##### Source information

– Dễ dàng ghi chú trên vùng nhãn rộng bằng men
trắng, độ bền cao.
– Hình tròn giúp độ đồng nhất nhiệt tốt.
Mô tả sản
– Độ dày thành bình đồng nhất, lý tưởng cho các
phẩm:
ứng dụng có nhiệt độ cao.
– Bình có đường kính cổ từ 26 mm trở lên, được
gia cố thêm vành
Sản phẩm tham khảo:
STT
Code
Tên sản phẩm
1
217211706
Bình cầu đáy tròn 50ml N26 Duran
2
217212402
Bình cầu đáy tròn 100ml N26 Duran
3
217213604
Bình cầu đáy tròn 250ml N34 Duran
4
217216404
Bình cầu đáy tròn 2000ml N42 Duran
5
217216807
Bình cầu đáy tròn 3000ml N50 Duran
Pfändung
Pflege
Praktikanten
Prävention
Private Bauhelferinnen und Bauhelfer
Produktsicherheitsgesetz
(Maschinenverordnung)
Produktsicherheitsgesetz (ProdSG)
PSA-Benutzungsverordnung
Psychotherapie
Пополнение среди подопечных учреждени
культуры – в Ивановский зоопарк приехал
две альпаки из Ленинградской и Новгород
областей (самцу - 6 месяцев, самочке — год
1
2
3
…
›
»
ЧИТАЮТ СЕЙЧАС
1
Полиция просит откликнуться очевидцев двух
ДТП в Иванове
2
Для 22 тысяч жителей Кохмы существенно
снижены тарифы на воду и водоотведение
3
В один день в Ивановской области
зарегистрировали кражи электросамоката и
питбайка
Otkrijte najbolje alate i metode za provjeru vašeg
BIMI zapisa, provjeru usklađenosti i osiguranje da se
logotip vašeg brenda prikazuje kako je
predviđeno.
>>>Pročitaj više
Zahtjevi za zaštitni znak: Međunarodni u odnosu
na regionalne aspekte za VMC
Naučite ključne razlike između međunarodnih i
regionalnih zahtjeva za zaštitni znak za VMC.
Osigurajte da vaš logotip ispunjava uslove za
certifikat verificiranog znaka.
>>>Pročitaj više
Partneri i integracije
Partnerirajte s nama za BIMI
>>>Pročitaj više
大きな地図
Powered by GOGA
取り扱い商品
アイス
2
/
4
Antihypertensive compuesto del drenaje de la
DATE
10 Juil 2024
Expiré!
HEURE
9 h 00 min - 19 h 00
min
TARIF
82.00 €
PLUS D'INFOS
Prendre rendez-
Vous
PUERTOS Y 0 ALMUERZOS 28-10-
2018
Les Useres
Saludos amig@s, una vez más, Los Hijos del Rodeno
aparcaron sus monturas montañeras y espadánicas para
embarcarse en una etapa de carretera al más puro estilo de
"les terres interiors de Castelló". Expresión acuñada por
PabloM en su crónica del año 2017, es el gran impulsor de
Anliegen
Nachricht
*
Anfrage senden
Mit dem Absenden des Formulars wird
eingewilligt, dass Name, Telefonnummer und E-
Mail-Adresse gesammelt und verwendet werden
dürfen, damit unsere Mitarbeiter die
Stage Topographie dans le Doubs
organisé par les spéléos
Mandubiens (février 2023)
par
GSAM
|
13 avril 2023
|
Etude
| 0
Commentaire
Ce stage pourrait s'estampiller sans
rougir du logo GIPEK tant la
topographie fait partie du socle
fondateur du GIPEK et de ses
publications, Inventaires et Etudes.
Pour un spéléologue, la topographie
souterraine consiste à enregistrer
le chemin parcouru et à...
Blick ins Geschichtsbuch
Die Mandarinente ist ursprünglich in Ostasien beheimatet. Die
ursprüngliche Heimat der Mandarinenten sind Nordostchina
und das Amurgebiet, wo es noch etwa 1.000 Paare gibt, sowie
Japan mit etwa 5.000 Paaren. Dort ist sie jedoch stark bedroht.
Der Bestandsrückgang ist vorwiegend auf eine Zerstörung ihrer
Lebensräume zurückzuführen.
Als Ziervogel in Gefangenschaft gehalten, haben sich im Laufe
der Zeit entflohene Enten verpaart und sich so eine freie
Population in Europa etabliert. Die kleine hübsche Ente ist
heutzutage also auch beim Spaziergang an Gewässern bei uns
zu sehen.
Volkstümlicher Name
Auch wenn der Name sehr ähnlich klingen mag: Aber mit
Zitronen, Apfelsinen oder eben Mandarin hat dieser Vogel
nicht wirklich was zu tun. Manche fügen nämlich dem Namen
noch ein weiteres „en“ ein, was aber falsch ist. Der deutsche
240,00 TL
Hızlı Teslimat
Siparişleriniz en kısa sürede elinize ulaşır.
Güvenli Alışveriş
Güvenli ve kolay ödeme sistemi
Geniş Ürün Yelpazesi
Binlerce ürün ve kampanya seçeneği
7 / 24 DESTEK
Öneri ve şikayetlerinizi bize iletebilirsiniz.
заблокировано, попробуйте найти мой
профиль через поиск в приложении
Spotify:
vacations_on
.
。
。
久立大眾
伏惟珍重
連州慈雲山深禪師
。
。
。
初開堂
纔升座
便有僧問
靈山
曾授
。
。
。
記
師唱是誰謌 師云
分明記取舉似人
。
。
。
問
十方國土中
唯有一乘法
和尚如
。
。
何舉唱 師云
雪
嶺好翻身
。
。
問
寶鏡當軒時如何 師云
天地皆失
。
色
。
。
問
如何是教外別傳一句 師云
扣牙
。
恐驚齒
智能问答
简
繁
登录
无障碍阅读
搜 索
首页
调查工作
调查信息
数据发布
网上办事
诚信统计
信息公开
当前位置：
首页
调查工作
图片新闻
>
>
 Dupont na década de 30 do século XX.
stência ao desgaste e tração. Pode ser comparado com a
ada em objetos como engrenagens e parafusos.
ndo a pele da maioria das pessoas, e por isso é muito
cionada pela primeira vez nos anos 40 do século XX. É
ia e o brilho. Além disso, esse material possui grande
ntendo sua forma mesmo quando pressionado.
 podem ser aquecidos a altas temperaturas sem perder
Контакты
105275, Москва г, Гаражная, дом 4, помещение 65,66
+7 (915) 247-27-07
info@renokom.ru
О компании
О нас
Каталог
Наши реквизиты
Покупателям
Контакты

##########

■ **What you have to do**:
Whenever the string "Duran" shows up in a line above, copy that line.

■ **Exercise response**:
Bình cầu đáy tròn 50ml N26 Duran
Bình cầu đáy tròn 100ml N26 Duran
Bình cầu đáy tròn 250ml N34 Duran
Bình cầu đáy tròn 2000ml N42 Duran
Bình cầu đáy tròn 3000ml N50 Duran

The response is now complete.